%%
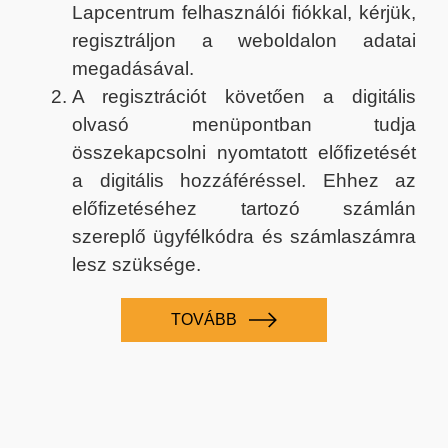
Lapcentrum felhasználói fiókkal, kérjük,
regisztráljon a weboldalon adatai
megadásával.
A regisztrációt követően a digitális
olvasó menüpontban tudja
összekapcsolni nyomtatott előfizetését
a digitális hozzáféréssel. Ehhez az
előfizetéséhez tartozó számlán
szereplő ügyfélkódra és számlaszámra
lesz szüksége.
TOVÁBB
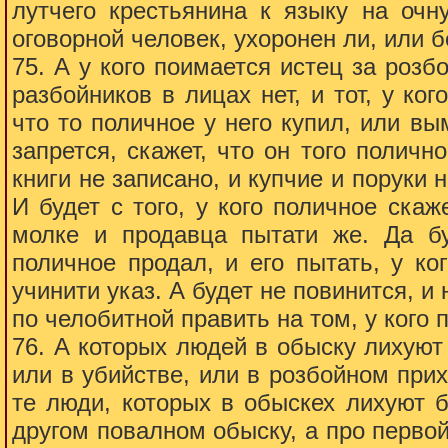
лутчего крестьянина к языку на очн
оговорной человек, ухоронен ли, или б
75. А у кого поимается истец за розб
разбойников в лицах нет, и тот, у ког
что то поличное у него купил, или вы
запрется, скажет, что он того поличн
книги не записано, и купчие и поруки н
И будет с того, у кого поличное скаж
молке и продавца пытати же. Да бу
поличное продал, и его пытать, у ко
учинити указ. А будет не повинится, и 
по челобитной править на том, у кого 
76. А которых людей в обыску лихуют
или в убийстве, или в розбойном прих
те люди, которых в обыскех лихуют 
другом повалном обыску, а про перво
%%
%%
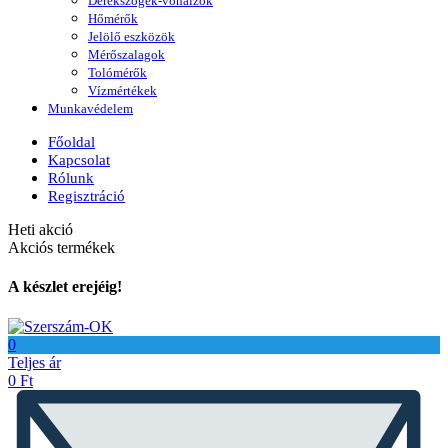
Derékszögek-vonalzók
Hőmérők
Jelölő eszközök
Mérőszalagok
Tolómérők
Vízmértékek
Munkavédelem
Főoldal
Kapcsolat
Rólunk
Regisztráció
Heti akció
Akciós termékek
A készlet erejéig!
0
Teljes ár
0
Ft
%%
**Assignment**
Keep to the lines above from the line with "megadásával." to the line with "запрется, скажет, что он того поличн", and set down exactly those, inclusive, with nothing else and every picture left out.

**Solution to this exercise**
megadásával.
A regisztrációt követően a digitális
olvasó menüpontban tudja
összekapcsolni nyomtatott előfizetését
a digitális hozzáféréssel. Ehhez az
előfizetéséhez tartozó számlán
szereplő ügyfélkódra és számlaszámra
lesz szüksége.
TOVÁBB
лутчего крестьянина к языку на очн
оговорной человек, ухоронен ли, или б
75. А у кого поимается истец за розб
разбойников в лицах нет, и тот, у ког
что то поличное у него купил, или вы
запрется, скажет, что он того поличн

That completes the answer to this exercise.